= To do =
An exact reproduction of the lines from the one with "ta. Le traduzioni" to the end of the data below is required. No other lines may be included.

===== Task data

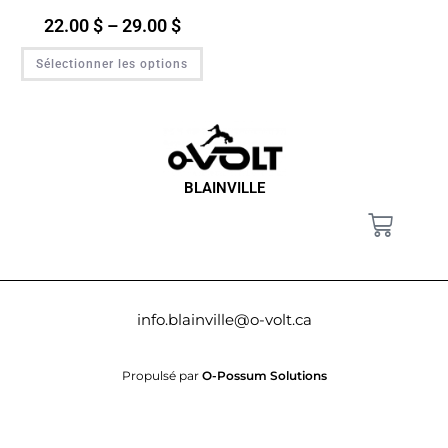
22.00
$
–
29.00
$
Sélectionner les options
BLAINVILLE
info.blainville@o-volt.ca
Propulsé par
O-Possum Solutions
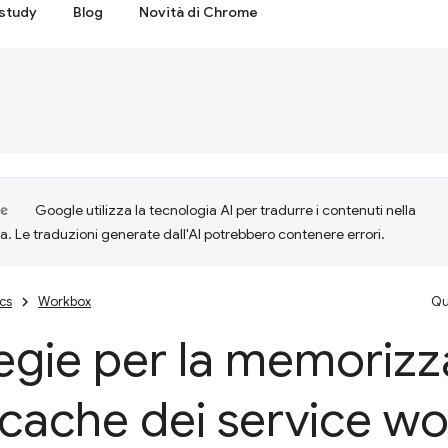
study
Blog
Novità di Chrome
Google utilizza la tecnologia AI per tradurre i contenuti nella
ta. Le traduzioni generate dall'AI potrebbero contenere errori.
cs
Workbox
Qu
egie per la memoriz
 cache dei service w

==========

= Answer box =
ta. Le traduzioni generate dall'AI potrebbero contenere errori.
cs
Workbox
Qu
egie per la memoriz
 cache dei service w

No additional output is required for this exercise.